Well, that was a ‘fun’ appointment yesterday’; new (to me) GP insisted on explaining MS to me in the sort of voice some people use for speaking to a child (don’t understand why people choose a weird sing song voice for speaking with children - but I digress). Spent ages explaining what sort of symptoms I will have, the inevitable decline of motor function and so forth; and chose to give me the upbeat closer that “but don’t worry, you won’t be in any pain.”
Me: ???
GP: Pitying smile, nodding.
Me: I have been in pain with my MS since October 2013 - 24/7 365 days a year.
GP: No, MS doesn’t cause pain.
Me: (gets phone out and scrolls through contacts) Here, this is my MS Specialists’ number, he has made MS his life’s work/study, you can contact him and tell him he’s talking out of his behind where MS and pain are concerned.
GP: ?
Me: Holding out phone - please, go ahead, MS neuropathic pain is why I am on a ridiculous cocktail of drugs to control/dull the pain.

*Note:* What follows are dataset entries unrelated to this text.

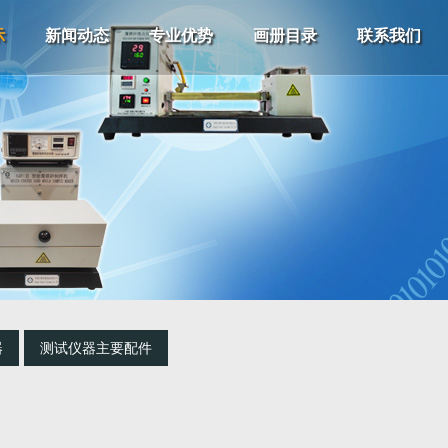
示
新闻动态
专业优势
画册目录
联系我们
器
测试仪器主要配件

Much to and fro followed - having advised GP that I have between aware of MS for over 40 years (my oldest brother lived with it for 28 years), and I have read many, reliable research papers, including some published in the Lancet concerning MS, symptoms, medication etc. And, that I am quite aware of the symptoms that I have, because, well - I have them!
Me: Now - can you prescribe the antibiotic I need for the flipping UTI I have?!
GP: Prescription will be at the Chemist immediately.